3.4. Démonstration in vitro de HGT par conjugaison chez M agalactiae

3.4.1. Transfert des ICE de mycoplasmes

Le transfert horizontal des ICE n'a été à ce jour exploré que chez M. agalactiae. Le premier transfert a été démontré entre la souche 5632, qui possède 3 copies d’ICE et la souche PG2, dépourvue d'ICE (Dordet Frisoni et al. 2013). Des expériences d’accouplement (appelé mating) ont été réalisées avec la souche 5632 portant un marqueur de résistance inséré dans l’ICE et la

61 souche PG2 portant un autre marqueur de résistance inséré dans le chromosome (Figure 20). Les phénomènes de transfert conjugatif observés se produisent à une fréquence très faible, de l'ordre de 1.10-8 transconjugants/CFU donneur, et l’intégration des ICE se fait de façon aléatoire dans le génome. L’acquisition d’un ICE confère des capacités de conjugaison à la cellule receveuse. En effet, la souche PG2 qui a acquis un ICE peut ensuite la transférer à d’autres souches (Figure 20).

Figure 20: Transfert de l'ICE chez M. agalactiae.

Expériences de mating réalisées avec les souches 5632 et PG2. Les petits ronds indiquent les marqueurs de résistance à la gentamicine (G) à l'enrofloxacine (E) et à la tétracycline (T). Les ICE sont représentés en noir (adaptée de Dordet Frisoni et al. 2013).

Les ICE s’excisent et se circularisent par recombinaison au niveau de DR de 8 pb, formant ainsi une jonction de 6 pb. L'excision et la recombinaison des ICE se font grâce à la CDS22, une recombinase de type DDE, faisant partie de la famille des "Mutator like" (Guérillot et al. 2014). Ce type de transposase est principalement retrouvée associée à des transposons chez les autres bactéries. Une DDE transposase est également impliquée dans le transfert de certaines ICE chez Streptococcus mais dans ce cas leur intégration s'effectue au niveau de régions promotrices, et non aléatoirement comme chez les mycoplasmes (Brochet et al. 2009). Un locus de 7 protéines comportant des domaines transmembranaires (CDS5-CDS19) est porté par l'ICE, il contient les CDS5 et CDS17 (Figure 21). CDS5 est une protéine de couplage et CDS17 une ATPase permettant le transport d'ADN. Ce locus pourrait constituer le pore de conjugaison par lequel l'ADN est transféré.

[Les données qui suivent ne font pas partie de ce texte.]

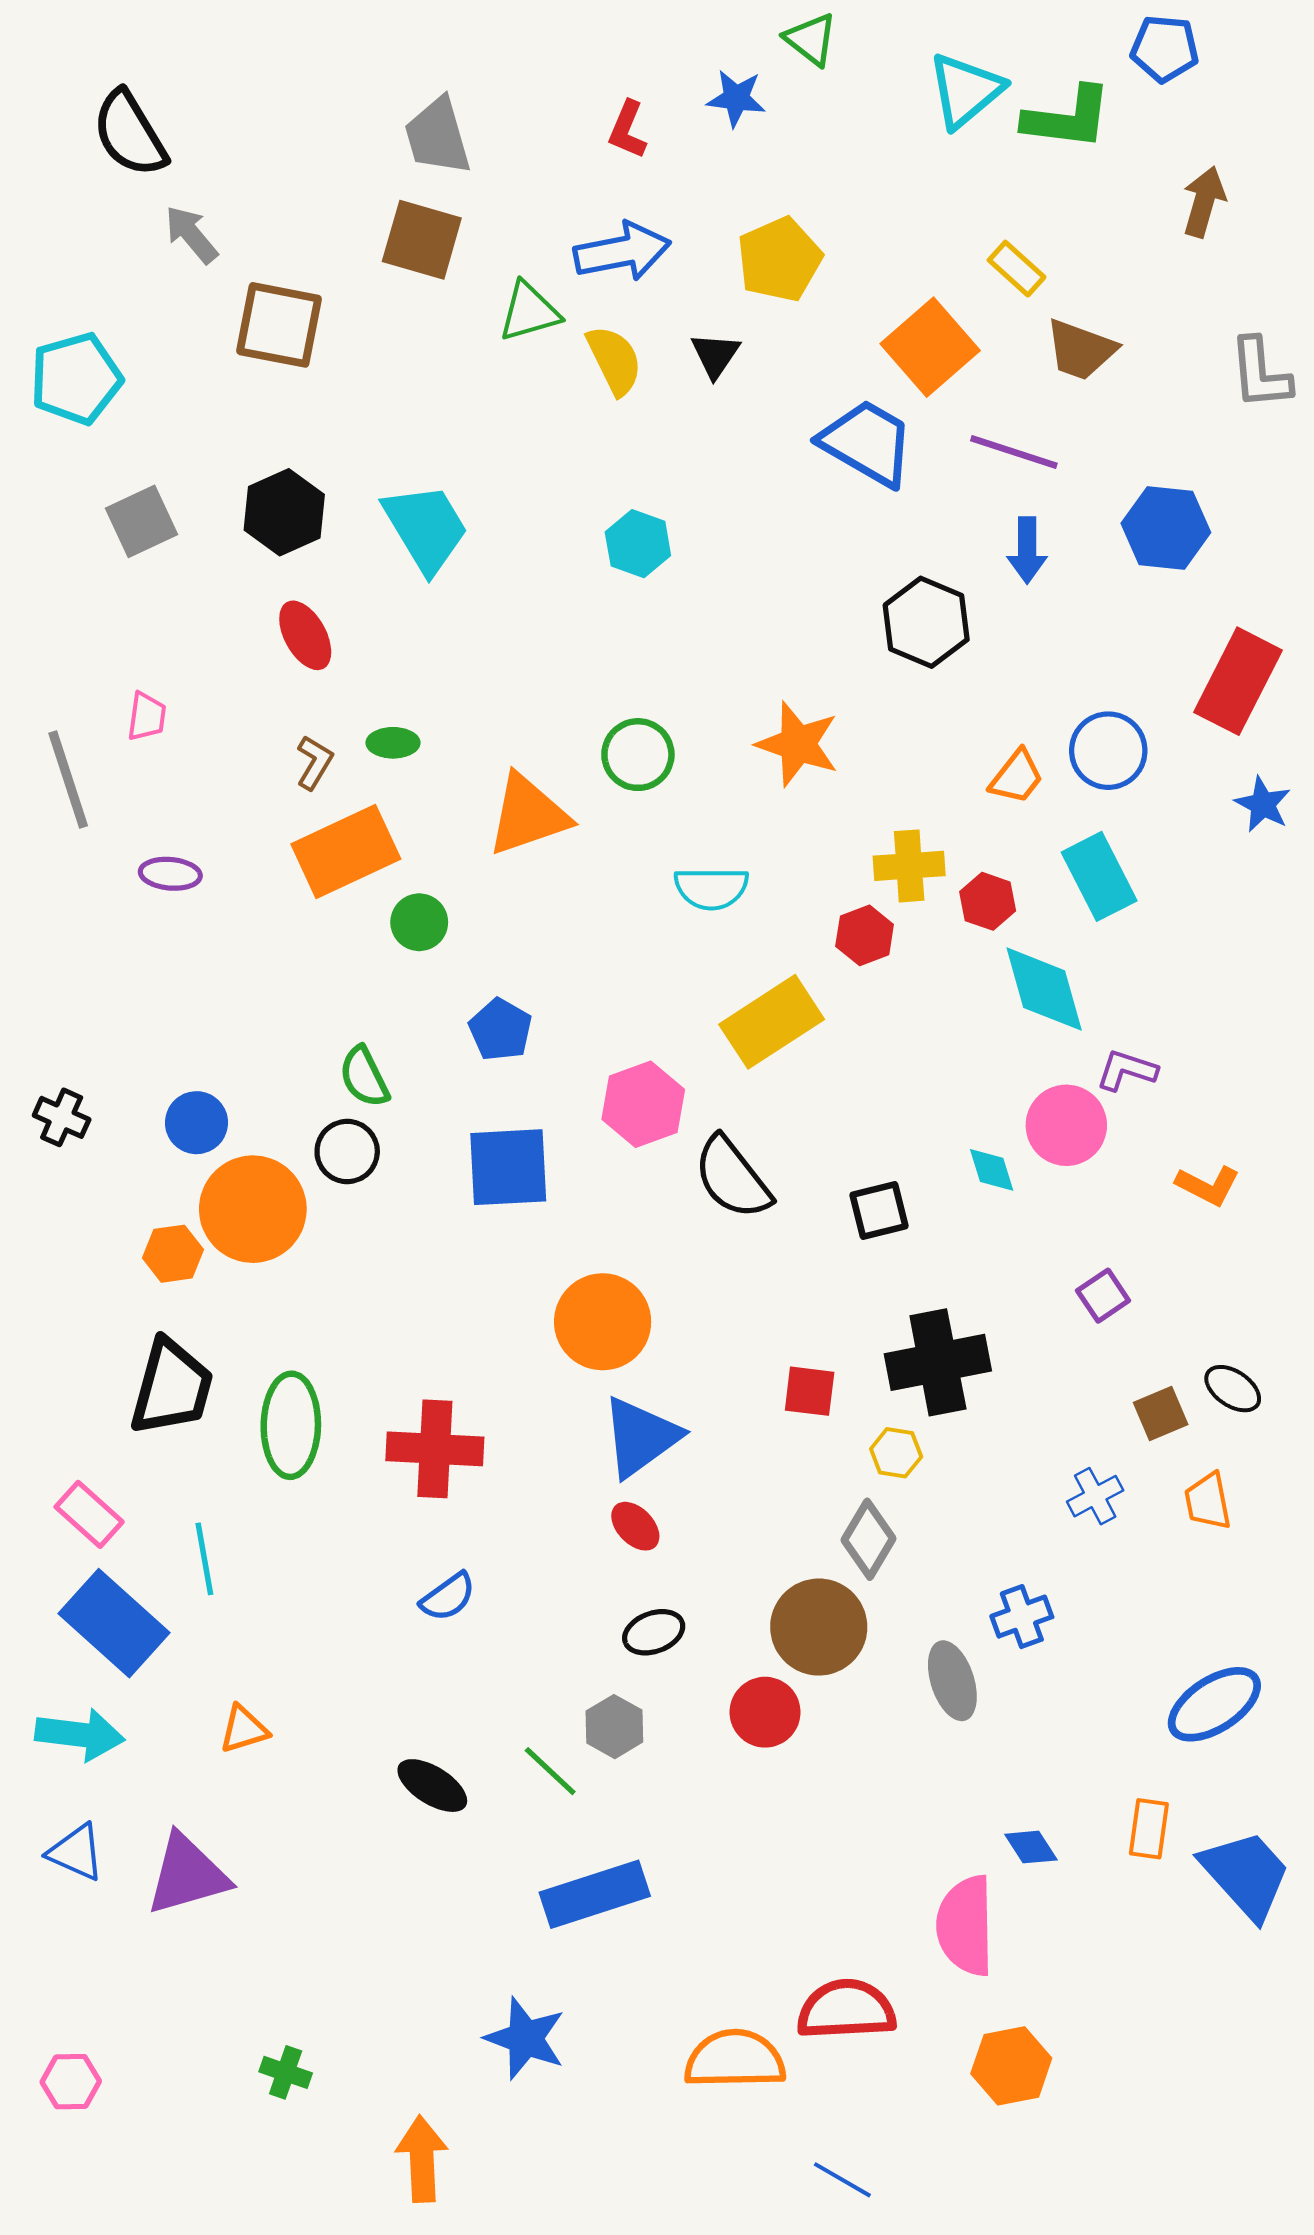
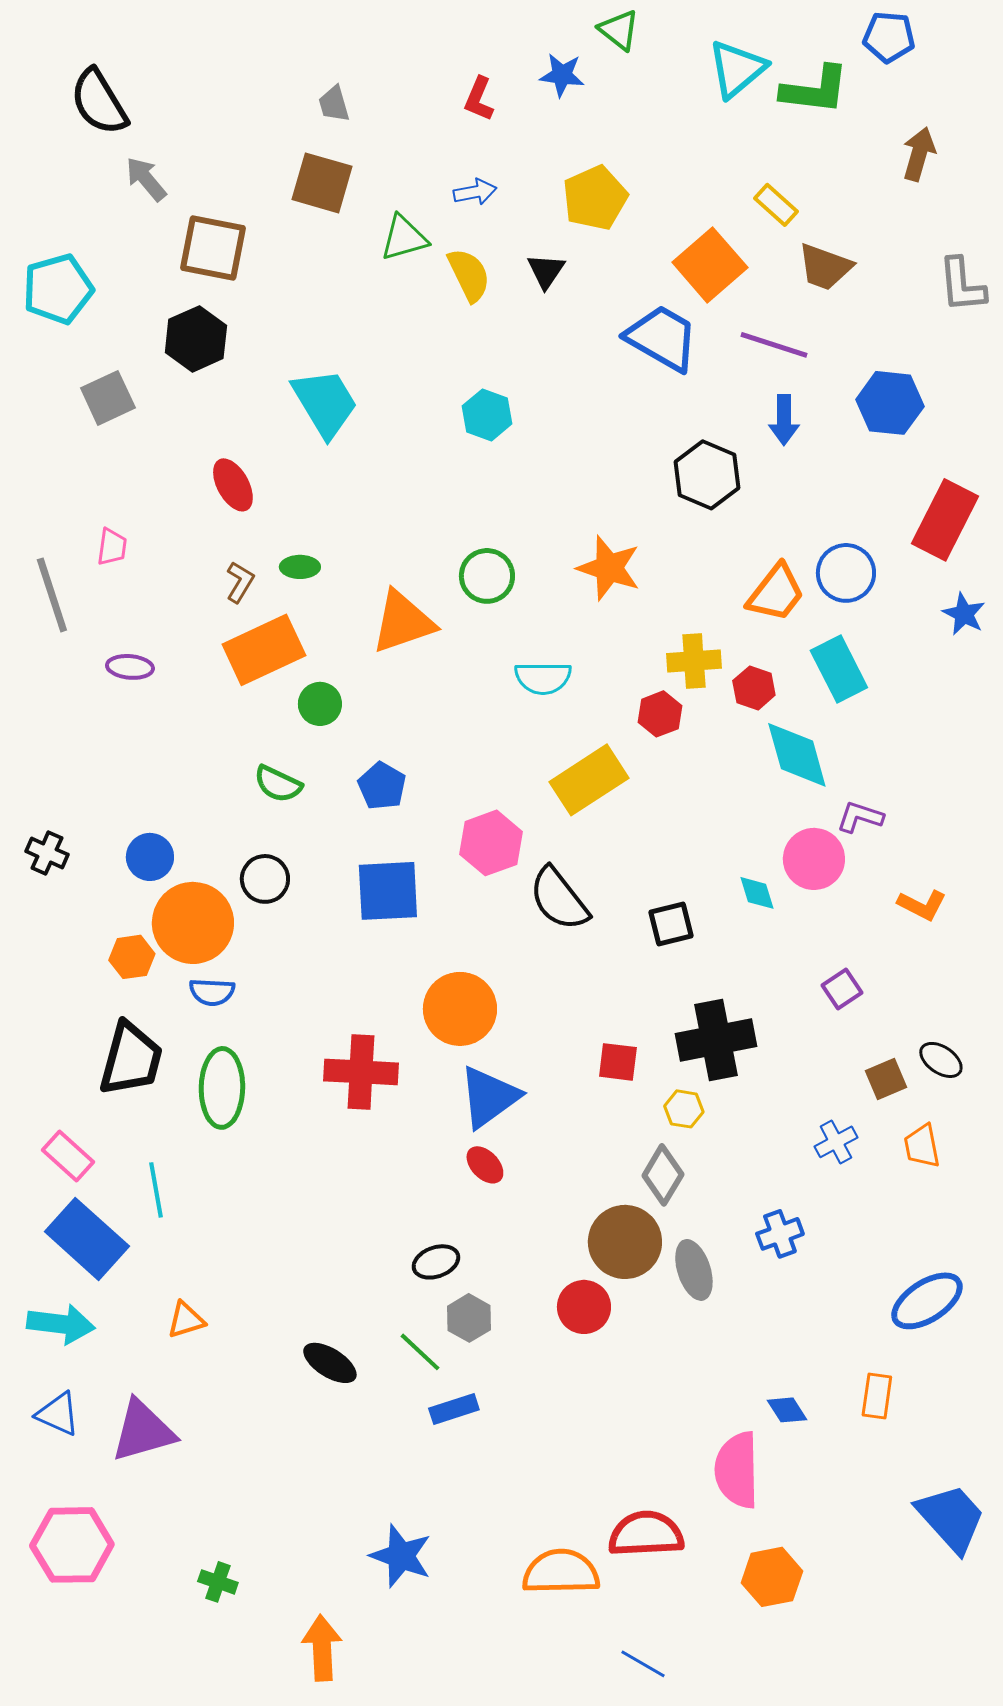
gray trapezoid: (438, 136) -> (334, 104), size x0.6
blue arrow: (622, 252) -> (475, 192), size x0.6
black hexagon: (284, 512) -> (196, 339), moved
orange trapezoid: (1017, 777) -> (776, 593), size x1.4
green semicircle: (364, 1077) -> (278, 784), moved, turned -39
red cross: (435, 1449) -> (361, 1072), moved
blue semicircle: (448, 1597) -> (212, 992), moved, turned 39
black ellipse: (654, 1632) -> (436, 1262), moved
gray ellipse: (952, 1681) -> (694, 1270), moved
blue trapezoid: (1246, 1875) -> (951, 1518), moved
blue rectangle: (595, 1894) -> (454, 1409), moved, size x0.6
pink hexagon: (71, 2082) -> (72, 1545), moved, size x1.8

62 Des expériences de mutagénèse par transposition ont permis d'identifier de nombreuses CDS essentielles au transfert de l'ICE (CDS1, A, C, 5, 7, 15, 16, 17, 19, 14, 30, G, 22) (Figure 21). La CDS14 est une lipoprotéine exprimée à la surface et requise pour le transfert. Son inactivation peut être complémentée par un vecteur contenant le gène sauvage qu'il soit chez la donneuse ou chez la receveuse. Son rôle supposé est d'établir un contact entre les cellules afin d'initier le processus de transfert (Dordet Frisoni et al. 2013; Baranowski et al. 2018). Lorsque plusieurs copies d'ICE sont présentes, comme c'est le cas chez la souche 5632, un phénomène de trans- complémentation entre les différentes copies d'ICE a lieu pour la CDS14, mais pas pour d’autres CDS essentielles au transfert, comme les CDS5 et CDS22 (Baranowski et al. 2018).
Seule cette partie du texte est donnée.